Hamid Ahmed B, Fan Xiaobo, Kosyakova Nadezda, Radhakrishnan Gopakumar, Liehr Thomas, Karamysheva Tatyana
Jena University Hospital, Institute of Human Genetics, Friedrich Schiller University, Kollegiengasse 10, Jena, D-07743, Germany.
Methods Mol Biol. 2015;1227:279-87. doi: 10.1007/978-1-4939-1652-8_14.
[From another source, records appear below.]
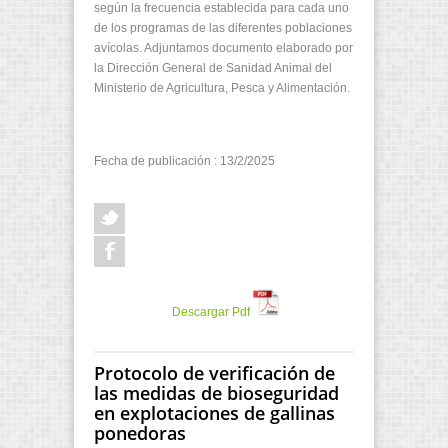
según la frecuencia establecida para cada uno
de los programas de las diferentes poblaciones
avícolas. Adjuntamos documento elaborado por
la Dirección General de Sanidad Animal del
Ministerio de Agricultura, Pesca y Alimentación.
Fecha de publicación : 13/2/2025
Descargar Pdf
Protocolo de verificación de
las medidas de bioseguridad
en explotaciones de gallinas
ponedoras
Fluorescence in situ hybridization (FISH) and/or array-comparative genomic hybridization (aCGH) performed after initial banding cytogenetics is still the gold standard for detection of chromosomal rearrangements. Although aCGH provides a higher resolution, FISH has two main advantages over the array-based approaches: (1) it can be applied to characterize balanced as well as unbalanced rearrangements, whereas aCGH is restricted to unbalanced ones, and (2) chromosomal aberrations present in low level or complex mosaics can be characterized by FISH without any problems, while aCGH requires presence of over 50 % of aberrant cells in the sample for detection. Recently, a new FISH-based probe set was presented: the so-called pericentric-ladder-FISH (PCL-FISH) that enables characterization of chromosomal breakpoints especially in mosaic small supernumerary marker chromosomes (sSMC). It can also be applied on large inborn or acquired derivative chromosomes. The main feature of this set is that the probes are applied in a chromosome-specific manner and they align along the chromosome in average intervals of ten megabasepairs. Hence PCL-FISH provides denser coverage and a more precise anchorage on the human DNA-sequence than most other FISH-banding approaches.
在最初的显带细胞遗传学之后进行的荧光原位杂交(FISH)和/或阵列比较基因组杂交(aCGH)仍然是检测染色体重排的金标准。尽管aCGH提供了更高的分辨率,但与基于阵列的方法相比,FISH有两个主要优点:(1)它可用于表征平衡和不平衡重排,而aCGH仅限于不平衡重排;(2)低水平或复杂嵌合体中存在的染色体畸变可用FISH毫无问题地表征,而aCGH检测样本中需要存在超过50%的异常细胞。最近,提出了一种基于FISH的新探针组:所谓的着丝粒阶梯FISH(PCL-FISH),它能够表征染色体断点,特别是在嵌合小额外标记染色体(sSMC)中。它也可应用于大的先天性或获得性衍生染色体。该探针组的主要特点是探针以染色体特异性方式应用,并且它们沿着染色体以平均每十个兆碱基对的间隔排列。因此,与大多数其他FISH显带方法相比,PCL-FISH在人类DNA序列上提供了更密集的覆盖和更精确的定位。